*WHAT IS EXPECTED*
Output every record exactly and leave each picture out.

*EXERCISE INPUT*
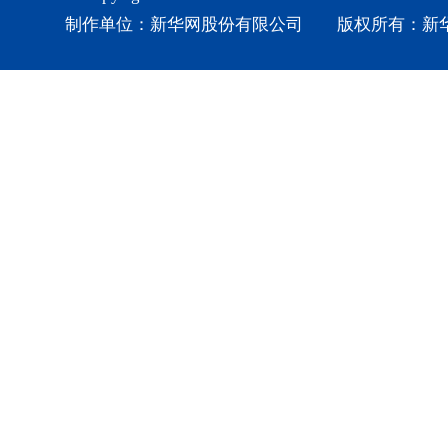
制作单位：新华网股份有限公司 版权所有：新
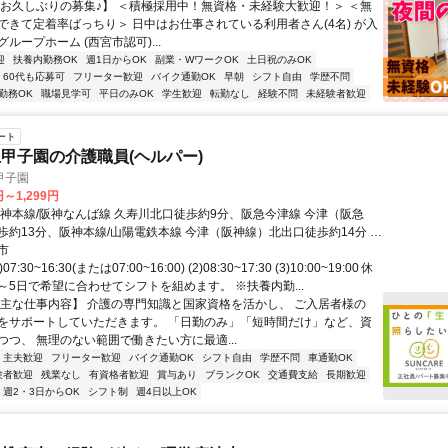
【お久しぶりの募集♪】 ＜積極採用中！無資格・未経験大歓迎！＞ ＜無
できて定着率ばっちり＞ 日中はお仕事されている利用者さん(4名) が入
ループホーム (西宮市認可)...
迎
扶養内勤務OK
週1日からOK
副業・WワークOK
土日祝のみOK
60代も応募可
フリーター歓迎
バイク通勤OK
早朝
シフト自由
学歴不問
勤務OK
職場見学可
平日のみOK
学生歓迎
転勤なし
経験不問
未経験者歓迎
ート
甲子園の介護職員(ヘルパー)
甲子園
円～1,299円
阪神本線/阪神なんば線 久寿川北口徒歩約9分、阪急今津線 今津（阪急
歩約13分、阪神本線/山陽電鉄本線 今津（阪神線）北出口徒歩約14分 久
から徒歩9分
市
7:30~16:30(または07:00~16:00) (2)08:30~17:30 (3)10:00~19:00 休
2～5日で希望に合わせてシフトを組めます。 ※扶養内勤...
【主な仕事内容】 介護の専門知識と国家資格を活かし、 ご入居者様の
をサポートしていただきます。 「日勤のみ」「短時間だけ」など、資
つつ、 無理のない範囲で働きたい方に最適...
・主夫歓迎
フリーター歓迎
バイク通勤OK
シフト自由
学歴不問
車通勤OK
験者歓迎
残業なし
有資格者歓迎
賞与あり
ブランクOK
交通費支給
長期歓迎
週2・3日からOK
シフト制
週4日以上OK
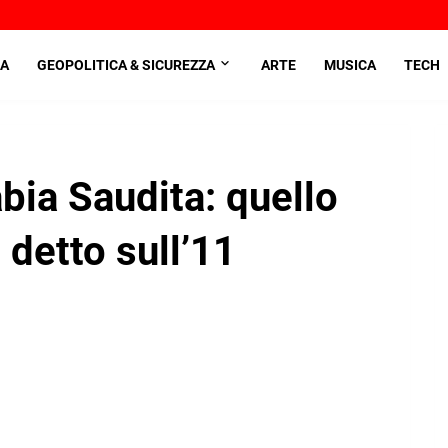
A
GEOPOLITICA & SICUREZZA
ARTE
MUSICA
TECH
bia Saudita: quello
 detto sull’11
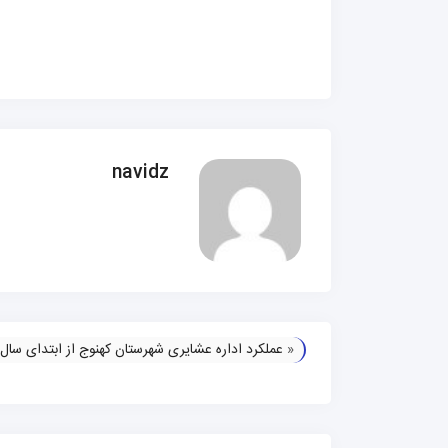
navidz
«
عملکرد اداره عشایری شهرستان کهنوج از ابتدای سال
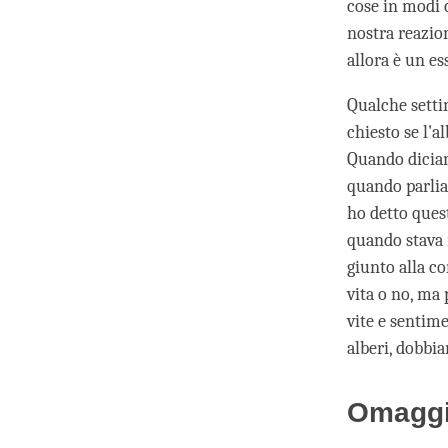
cose in modi 
nostra reazio
allora è un es
Qualche setti
chiesto se l'a
Quando diciam
quando parlia
ho detto quest
quando stava m
giunto alla c
vita o no, ma
vite e sentime
alberi, dobbi
Omaggi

*TASK RESULT*
制作单位：新华网股份有限公司 版权所有：新
【お久しぶりの募集♪】 ＜積極採用中！無資格・未経験大歓迎！＞ ＜無
できて定着率ばっちり＞ 日中はお仕事されている利用者さん(4名) が入
ループホーム (西宮市認可)...
迎
扶養内勤務OK
週1日からOK
副業・WワークOK
土日祝のみOK
60代も応募可
フリーター歓迎
バイク通勤OK
早朝
シフト自由
学歴不問
勤務OK
職場見学可
平日のみOK
学生歓迎
転勤なし
経験不問
未経験者歓迎
ート
甲子園の介護職員(ヘルパー)
甲子園
円～1,299円
阪神本線/阪神なんば線 久寿川北口徒歩約9分、阪急今津線 今津（阪急
歩約13分、阪神本線/山陽電鉄本線 今津（阪神線）北出口徒歩約14分 久
から徒歩9分
市
7:30~16:30(または07:00~16:00) (2)08:30~17:30 (3)10:00~19:00 休
2～5日で希望に合わせてシフトを組めます。 ※扶養内勤...
【主な仕事内容】 介護の専門知識と国家資格を活かし、 ご入居者様の
をサポートしていただきます。 「日勤のみ」「短時間だけ」など、資
つつ、 無理のない範囲で働きたい方に最適...
・主夫歓迎
フリーター歓迎
バイク通勤OK
シフト自由
学歴不問
車通勤OK
験者歓迎
残業なし
有資格者歓迎
賞与あり
ブランクOK
交通費支給
長期歓迎
週2・3日からOK
シフト制
週4日以上OK
A
GEOPOLITICA & SICUREZZA
ARTE
MUSICA
TECH
bia Saudita: quello
 detto sull’11
navidz
«
عملکرد اداره عشایری شهرستان کهنوج از ابتدای سال
cose in modi 
nostra reazio
allora è un es
Qualche setti
chiesto se l'a
Quando diciam
quando parlia
ho detto quest
quando stava m
giunto alla c
vita o no, ma
vite e sentime
alberi, dobbi
Omaggi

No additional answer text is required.